コンピュータの利用技術は年々進化していますが、でもまだまだ人間が自然体で扱えるところまでは至っていないというのが現状です。

 特にコンピュータはあいまいな情報を扱うことを苦手としており、人間では「あれ」で分かることも、コンピュータでは理解ができません。コンピュータに「あれ」を理解しろというのは極端としても、単に名称を扱うことにおいても、コンピュータはどう理解すればいいのか分からないことが多くあります。

 そこで、企業の名称を例にとって考えてみましょう。
 例えば、次の企業名が指定されたとします。

   (1)株式会社アールサン
   (2)(株)アールサン
   (3)Rsun 
   (4)RSUN

 これらは、人間の認識ではすべて同じ会社を指しますが、コンピュータでは、ロジックがなければ同一の会社であると認識することはできません。

 そこで、コンピュータの都合に合わせるために、従来から「コード付け」という手法が一般的に採られてきました。もし、コードが同じであれば、それらの情報は同一のものであるとコンピュータで判断することができます。
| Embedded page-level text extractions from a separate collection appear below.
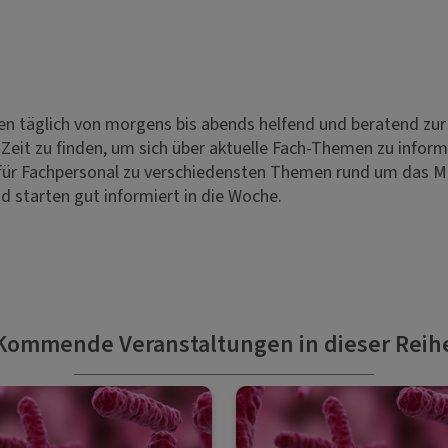
en täglich von morgens bis abends helfend und beratend zur
 Zeit zu finden, um sich über aktuelle Fach-Themen zu informi
ür Fachpersonal zu verschiedensten Themen rund um das M
nd starten gut informiert in die Woche.
Kommende Veranstaltungen in dieser Reih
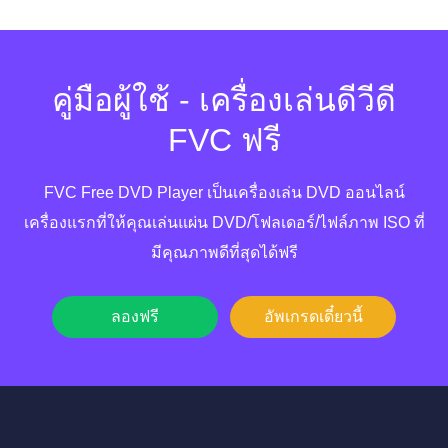
คู่มือผู้ใช้ - เครื่องเล่นดีวีดี
FVC ฟรี
FVC Free DVD Player เป็นเครื่องเล่น DVD ออนไลน์
เครื่องแรกที่ให้คุณเล่นแผ่น DVD/โฟลเดอร์/ไฟล์ภาพ ISO ที่
มีคุณภาพดีที่สุดได้ฟรี
ลองฟรี
อัพเกรดเดี๋ยวนี้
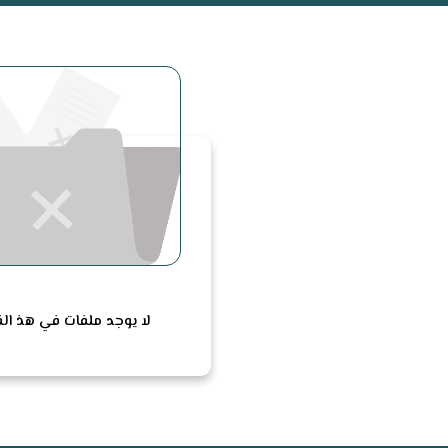
لا يوجد ملفات في هذ ا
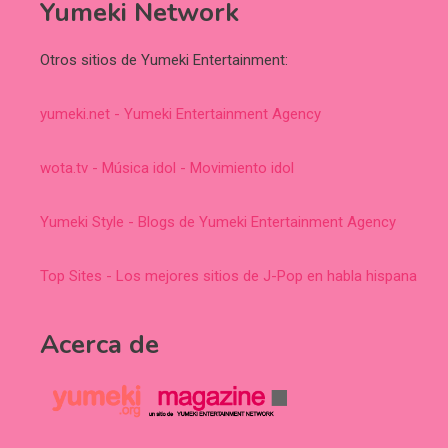
Yumeki Network
Otros sitios de Yumeki Entertainment:
yumeki.net - Yumeki Entertainment Agency
wota.tv - Música idol - Movimiento idol
Yumeki Style - Blogs de Yumeki Entertainment Agency
Top Sites - Los mejores sitios de J-Pop en habla hispana
Acerca de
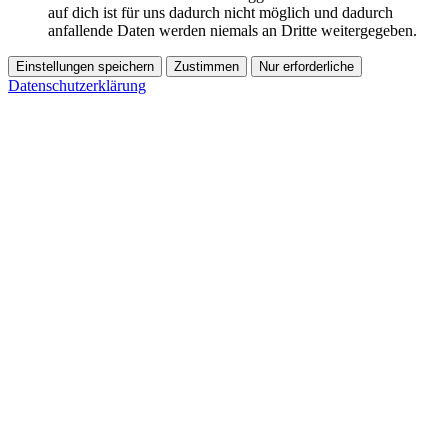
auf dich ist für uns dadurch nicht möglich und dadurch
anfallende Daten werden niemals an Dritte weitergegeben.
Einstellungen speichern
Zustimmen
Nur erforderliche
Datenschutzerklärung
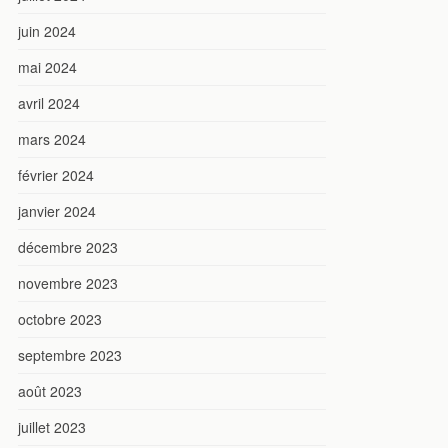
juin 2024
mai 2024
avril 2024
mars 2024
février 2024
janvier 2024
décembre 2023
novembre 2023
octobre 2023
septembre 2023
août 2023
juillet 2023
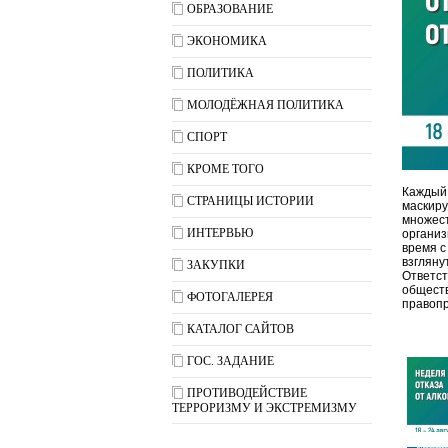
ОБРАЗОВАНИЕ
ЭКОНОМИКА
ПОЛИТИКА
МОЛОДЁЖНАЯ ПОЛИТИКА
СПОРТ
КРОМЕ ТОГО
Каждый 
СТРАНИЦЫ ИСТОРИИ
маскиру
множест
ИНТЕРВЬЮ
организ
время с
взгляну
ЗАКУПКИ
Ответст
обществ
ФОТОГАЛЕРЕЯ
правопр
КАТАЛОГ САЙТОВ
ГОС. ЗАДАНИЕ
ПРОТИВОДЕЙСТВИЕ
ТЕРРОРИЗМУ И ЭКСТРЕМИЗМУ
 つまり、先ほどの企業名では、企業コードが同じならばすべて同一のものであるとコンピュータで見なすことができるのです。

企業コード
企業名
007
株式会社アールサン
007
(株)アールサン
007
Rsun
007
RSUN

 一方、逆に人間は、単なる数字の羅列を丸覚えすることには苦手で、このコンピュータと人間との橋渡しをいかにスマートに、しかも効率よく行うかが人間にとって使いやすいシステムとなるかの分かれ目となります。
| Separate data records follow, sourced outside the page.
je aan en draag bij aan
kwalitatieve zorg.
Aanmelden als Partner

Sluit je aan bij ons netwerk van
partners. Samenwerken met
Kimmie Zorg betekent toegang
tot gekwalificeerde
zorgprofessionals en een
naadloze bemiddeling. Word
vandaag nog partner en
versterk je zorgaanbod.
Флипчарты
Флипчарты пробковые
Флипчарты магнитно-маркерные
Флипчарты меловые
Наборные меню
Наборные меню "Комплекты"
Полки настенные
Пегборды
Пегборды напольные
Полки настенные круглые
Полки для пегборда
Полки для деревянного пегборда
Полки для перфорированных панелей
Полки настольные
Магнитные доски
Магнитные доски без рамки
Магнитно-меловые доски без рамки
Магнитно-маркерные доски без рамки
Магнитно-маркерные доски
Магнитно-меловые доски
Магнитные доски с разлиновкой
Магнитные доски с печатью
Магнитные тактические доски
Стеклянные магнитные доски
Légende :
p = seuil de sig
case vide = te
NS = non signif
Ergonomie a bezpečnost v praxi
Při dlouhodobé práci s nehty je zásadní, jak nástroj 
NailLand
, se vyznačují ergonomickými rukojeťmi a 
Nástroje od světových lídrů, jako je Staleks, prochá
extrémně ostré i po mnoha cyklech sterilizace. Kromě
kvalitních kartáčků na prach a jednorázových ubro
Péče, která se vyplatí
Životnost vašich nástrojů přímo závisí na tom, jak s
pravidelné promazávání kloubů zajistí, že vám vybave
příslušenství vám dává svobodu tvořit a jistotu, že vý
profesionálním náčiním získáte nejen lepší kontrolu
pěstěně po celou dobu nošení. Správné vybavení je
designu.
 従来まで、データ入力作業(データエントリ作業)には、専用のオペレータがコードだけを高速に入力していくというスタイルが多く採り入れられてきました。(専用オペレータがキーパンチャーと呼ばれていた時代もありました)

 しかしながら、今や企業はそのような専用のオペレータを確保しておく余裕はなくなり、一般社員でデータ入力をすることが当たり前となりました。従って、一般社員でも分かりやすくデータを入力できる画面が求められているのです。

コード選択のための支援機能

 その解決策の一つとして、例えば名称の一部の文字を入力すると、それを含む名称がデータベースから即座に検索されて、その結果がリスト形式で表示され、その中から人間が選ぶという方法が考えられるでしょう。

 次の例は、名称の一部として「アール」と入力し、その文字を一部でも持つ顧客名の一覧をコンボボックスの下に表示させて、利用者に選んでもらうという例です。

 
 

 この例では、画面処理プログラムが、名称の一部が入力されたならば、その文字を持つ名称だけをデータベースから検索してコンボボックスに表示させるように、動的にコンボボックスの内容を変えているところを表しています。

 従って、コンボボックスには、あらかじめプログラム内にデータリストが記述されている訳ではなく、データベースの検索によって動的に変わっていくということです。

 しかも、この処理を瞬時に行なっていくことが、データエントリ利用者にとって使い物になるかの分かれ目のところであり、もし秒単位に待たされると、もうそれで使えないということにもなります。(データエントリシステムでないところでも8秒ルールなるものがあり応答時間は重要になっています)

コードを絞り込んで選択するための支援機能

 さらに、コードの多くは、上位コード、中位コード・・・下位コードというように階層型になっていることが多くあります。その場合、上位のコードが選ばれたならば、その選ばれた範囲でデータベースを検索し、下位コードの一覧を表示させることが利用者にとって使い易い画面となります。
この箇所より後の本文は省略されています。